O dinamizmine hayran kaldım. Kader, nasip, kısmet, alınyazım böyleymiş, deyip pes etmiyor.
Sizden bi kaç ricam olacak, dedi. Hepsini önceden yazmış.
Biliyorsunuz evim iki katlı. Bu durumda şimdilik merdivenden üst kata çıkamam, alt kattaki beyaz kanepeyi yukarı çıkarmanız, üst kattaki sağ odada bulunan bordo kanepeyi aşağıya indirmeniz. O açılıp yatakta oluyor çünkü dedi. Koridordaki lambanın ampülü patlak, onu onarmanız, çünkü ben çıktıktan sonra eve bi süre bakıcı gelecek, ve lamba yanmadığı için göremez ve düşerse sorumluluğu bana ait, yoksa ben biliyorum orada lamba olmadığını ve 87 yıldır o evde yaşıyorum karanlıkta bile yolumu bulurum, dedi. Bilinçli olmak başka bir tabi. Haklarını savunuyor ama sorumluluklarınında bilincinde. Buna benzer bir kaç yapılması gereken şeyleride söyledi. Ve bunları bana faturalandırın dedi. Bende Türk mantığı ile nolcak canıııım, yarım saatlik iş, insanlık öldümü, hallederiz, hatta size beleşe yaparız demeye getirdim Almanca cümlelerle. Hayııır, asla kabul etmem, dedi. Sizin bir firmanız var, ve fatura yazabilirsiniz dedi. Peki, dedim.
Evinin anahtarını verdi bana. Burada hiç bir şeyim yok, size bir şey ikram edemiyorum üzgünüm, ama evim karşıda, gidin kellerdeki mahzenden bir şişe şarap alın, dedi. Hiç önemli değil deyip, ayrıldım ve işe döndüm.
Aynı gün iş çıkışı bi kaç çeşit meyve, ve çikolata alıp yeniden gittim yanına. Çok mutlu oldu. Oradayken bizim gençlerden birinide çağırdım, o taşıma işleri, ve lamba onarımı için. Geldi ve birlikte bayan Suzinin evine gittik. Lambayı halletti, ama taşıma işi benimle mümkün değildi. Yukarıdaki kanepe leş gibiydi ağırlık olarak. O daracık merdivenden indirmek mümkün olmadı. Diğer işleri halledip çıktık.
Perşembe sabahtan bizim gençlerin ikisi birden geldi. Taşıma işini hallettik. Bize verilen görevler bitmişti.
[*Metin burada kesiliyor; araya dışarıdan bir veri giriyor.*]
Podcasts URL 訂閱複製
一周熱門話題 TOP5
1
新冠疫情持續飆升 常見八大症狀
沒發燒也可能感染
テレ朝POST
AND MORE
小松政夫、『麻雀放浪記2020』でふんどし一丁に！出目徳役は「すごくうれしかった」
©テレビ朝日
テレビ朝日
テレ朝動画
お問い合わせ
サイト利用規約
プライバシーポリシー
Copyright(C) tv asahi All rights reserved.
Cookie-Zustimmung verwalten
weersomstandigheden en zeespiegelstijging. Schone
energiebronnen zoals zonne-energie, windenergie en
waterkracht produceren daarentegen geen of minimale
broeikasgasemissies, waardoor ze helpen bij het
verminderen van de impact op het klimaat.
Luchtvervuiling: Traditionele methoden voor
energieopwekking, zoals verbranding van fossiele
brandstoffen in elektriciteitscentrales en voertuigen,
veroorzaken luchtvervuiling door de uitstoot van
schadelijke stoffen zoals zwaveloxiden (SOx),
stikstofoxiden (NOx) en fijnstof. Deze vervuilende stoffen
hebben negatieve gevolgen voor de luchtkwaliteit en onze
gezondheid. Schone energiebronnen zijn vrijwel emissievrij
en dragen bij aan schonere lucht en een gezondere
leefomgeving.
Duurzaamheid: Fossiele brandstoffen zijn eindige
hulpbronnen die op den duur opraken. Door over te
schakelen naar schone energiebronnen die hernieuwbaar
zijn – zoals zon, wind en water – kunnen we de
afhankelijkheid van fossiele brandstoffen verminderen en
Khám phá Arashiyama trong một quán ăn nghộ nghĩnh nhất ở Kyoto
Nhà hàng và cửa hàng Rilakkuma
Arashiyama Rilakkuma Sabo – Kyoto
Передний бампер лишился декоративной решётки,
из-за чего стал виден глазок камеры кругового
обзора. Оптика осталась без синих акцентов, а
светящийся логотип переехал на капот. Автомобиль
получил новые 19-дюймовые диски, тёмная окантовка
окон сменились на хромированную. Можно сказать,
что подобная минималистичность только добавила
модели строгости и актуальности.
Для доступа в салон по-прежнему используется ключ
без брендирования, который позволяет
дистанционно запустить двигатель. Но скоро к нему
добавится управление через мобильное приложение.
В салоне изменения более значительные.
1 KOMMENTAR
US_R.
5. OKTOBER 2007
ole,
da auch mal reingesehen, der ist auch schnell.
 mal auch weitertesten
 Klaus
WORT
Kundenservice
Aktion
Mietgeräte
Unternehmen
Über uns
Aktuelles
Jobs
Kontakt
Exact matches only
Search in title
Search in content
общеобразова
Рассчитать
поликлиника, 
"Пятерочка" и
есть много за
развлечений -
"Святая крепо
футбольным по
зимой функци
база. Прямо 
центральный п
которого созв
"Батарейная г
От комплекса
Mutluyduk.
Günlerden perşembeydi. Perşembe kadınları olmazsa olmazdı. Arkadaşıma, bu Perşembe’yi çok farklı bi yerde yapalım mı dedim. Yapalım dedi. Bir şişe şarap, ve atıştırmalıklarla bayan Suzi’yi ziyarete gittik. Bakım evinin kocaman bi terası var. Bizi görünce çok sevindi. Bakın ne getirdik dedim şarabı göstererek. Bardakta getirdiniz mi dedi, gözlerini açarak. Hayır, ama gider kantinden alırız, dedik. Hayır hayır, dedi benim bi fikrim var. İki bardak var zaten bende, birde lavaboda diş fırçalarının girdiği bardak var, onu bi güzel temizleriz ben ondan içerim, dedi heyecanlı heyecanlı. Çıktık terasa. Bizden başka kimse yok. Donattık masayı, açtık soğuk beyaz şarabı..
Anahtarını teslim ettim. Kanepeyi indirdik dedim. Ya lamba? Dedi. Onuda hallettik dedim. Arkadaşıma dönüp, işaret parmağıyla beni gösterip, bayan Yalçın harika bir kadın dedi. Arkadaşım onu onaylarcasına, “evet biliyorum” dedi. Bana sorarsanız ortada bi harikalık yok. Yapılması gereken yapıldı. Severek, isteyerek ve gönülden yaptım. Görev olarak yapmadım. Ama bayan Suzi bunların hepsini fatura yapacaksınız dimi, diyordu. Kültür farkı işte. Fakat iki kültürede yakın olduğum için yadırgamıyorum.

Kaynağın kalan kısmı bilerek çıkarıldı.